Yeah it wasnt very good at hiding, No i dont have a boat to night fish.


----------



## Bowtechhunter55 (Apr 29, 2010)

That sucks all u need is a battery and a spot light to get started, well if anyone wants to shoot on lanier in some small tournaments on lanier let me know me and some buddies are trying to get some small competitions together


----------



## KentuckyHeadhunter (May 6, 2010)

Man, I saw a Koi today in Lanier and that little sucker must have given me 10 shots at it!  I was on the bank and it was out about 15 feet and about 2 feet deep.  MISS, MISS, MISS!!!  I was so frustrated with that fish.   Never got 'em.


----------



## B.Hud (May 7, 2010)

i bowfish mostly at night now that i have my boat all rigged up but for years i just went during the day...i have only encountered one or 2 fellow bowfisherman since ive started goin


----------



## BowShot (May 27, 2010)

KentuckyHeadhunter said:


> Man, I saw a Koi today in Lanier and that little sucker must have given me 10 shots at it!  I was on the bank and it was out about 15 feet and about 2 feet deep.  MISS, MISS, MISS!!!  I was so frustrated with that fish.   Never got 'em.
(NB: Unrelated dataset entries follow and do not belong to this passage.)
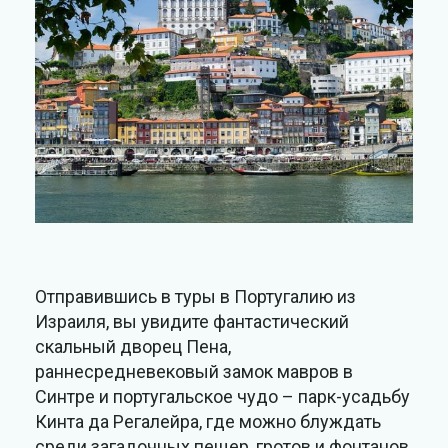
Отправившись в туры в Португалию из
Израиля, вы увидите фантастический
скальный дворец Пена,
раннесредневековый замок мавров в
Синтре и португальское чудо – парк-усадьбу
Кинта да Регалейра, где можно блуждать
среди загадочных пещер, гротов и фонтанов.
HaHa yeah i actually saw two when i shot this one, my brother got to excited and lost his arrow trying to get a shot, took me about 3 shots before i made contact, they sure do glow with the white and orange


----------



## nadams (May 30, 2010)

dang man i was wounderin where my fish went out back in my wifes pond....!!


----------